In 1995, The Pope's Armada presented a thesis which was so little-known and unexplored that, even to experts on Catholic affairs, it seemed too bizarre to be believed. A well-known English Catholic novelist actually compared it in his review to fake biographies written by anti-Catholics and militant Protestants in the nineteenth century purporting to describe the lurid horrors going on in Catholic convents and monasteries. In the past twenty-five years, however, there have been enormous changes. The movements have become larger and more powerful than ever, but The Pope's Armada's challenging assertions have become widely diffused and accepted by academics, human rights bodies and anti-cult organisations. Social media has provided opportunites for ex-members - and even current members - to share their first-hand experiences. Networks of former members of Catholic movements, clerics and academics have developed, particularly in Europe. Although the book was aimed at the general reader, in 1995 it was something of a niche subject. Mainly thanks to Dan Brown's The Da Vinci Code (2003), the topic of mysterious Catholic movements has now become mainstream - in fact The Pope's Armada was included in the 'partial bibliography' used in researching that novel.

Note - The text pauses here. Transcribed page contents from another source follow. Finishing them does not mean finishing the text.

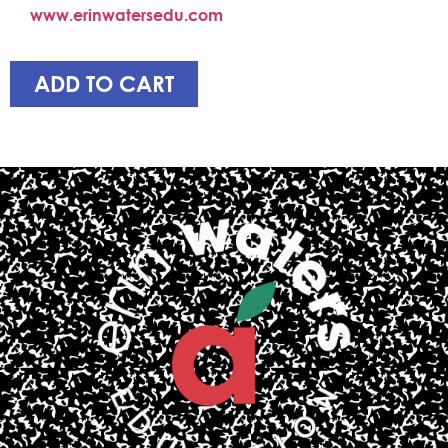
www.erinwatersedu.com
ADD TO CART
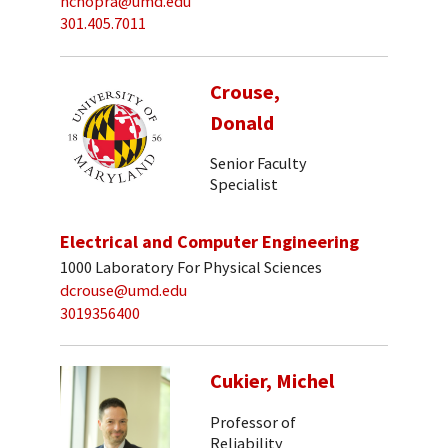
nchopra@umd.edu
301.405.7011
Crouse,
Donald
Senior Faculty
Specialist
Electrical and Computer Engineering
1000 Laboratory For Physical Sciences
dcrouse@umd.edu
3019356400
Cukier, Michel
Professor of
Reliability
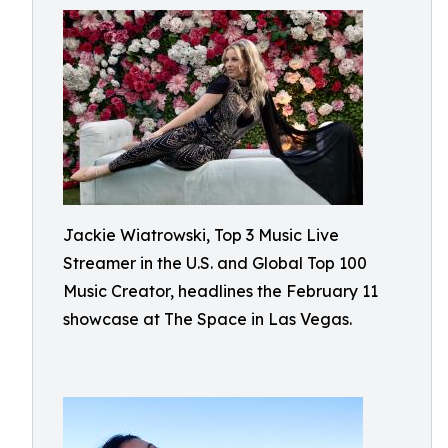
Jackie Wiatrowski, Top 3 Music Live
Streamer in the U.S. and Global Top 100
Music Creator, headlines the February 11
showcase at The Space in Las Vegas.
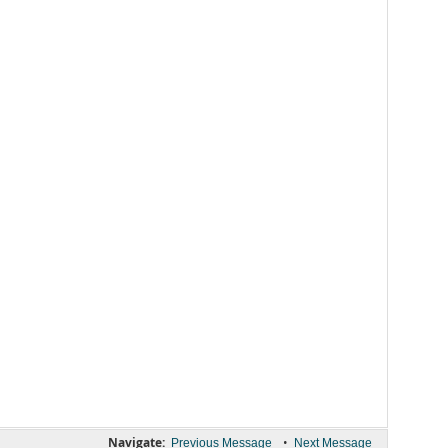
Navigate:
•
Previous Message
Next Message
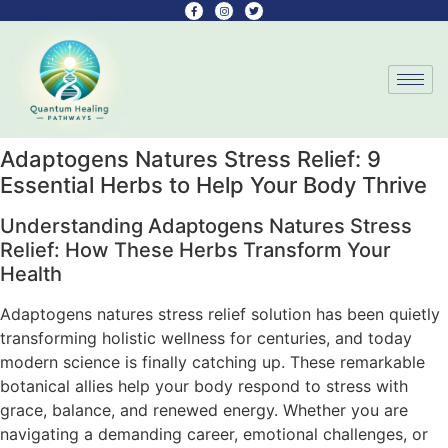
Adaptogens Natures Stress Relief: 9
Essential Herbs to Help Your Body Thrive
Understanding Adaptogens Natures Stress
Relief: How These Herbs Transform Your
Health
Adaptogens natures stress relief solution has been quietly
transforming holistic wellness for centuries, and today
modern science is finally catching up. These remarkable
botanical allies help your body respond to stress with
grace, balance, and renewed energy. Whether you are
navigating a demanding career, emotional challenges, or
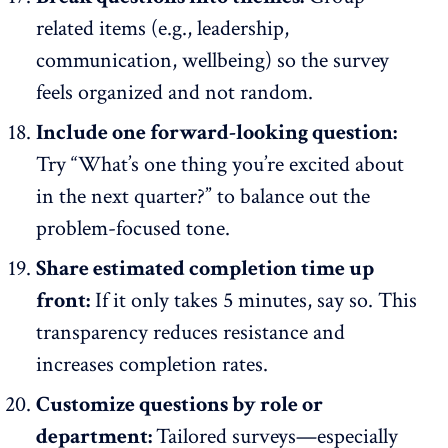
related items
(e.g., leadership,
communication, wellbeing) so the survey
feels organized and not random.
Include one forward-looking question:
Try “What’s one thing you’re excited about
in the next quarter?” to balance out the
problem-focused tone.
Share estimated completion time up
front:
If it only takes 5 minutes, say so. This
transparency reduces resistance and
increases completion rates.
Customize questions by role or
department:
Tailored surveys—especially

Most interesting of all - and an important incentive behind this blog - are recent changes in how the Vatican sees the movements. Clearly, the Pope of the book's title is John Paul II, though it could equally refer to Pope Benedict XVI, the former Cardinal Ratzinger, John Paul's most faithful henchman who deemed the new movements 'the one good thing to emerge in the Church since the Second Vatican Council.' Pope Francis, on the other hand, judging by recent actions, documents and pointed addresses to members of these movements, has a clear idea of some of their dangers, as will be thoroughly demonstrated in forthcoming posts.


Have my views changed? Rather they have been confirmed by the many examples I have since had access to - mainly from numerous readers who have contacted me over the years. The only change, perhaps, is that in the case of Focolare, I find it a great deal weirder than I did when I wrote The Pope's Armada in 1995.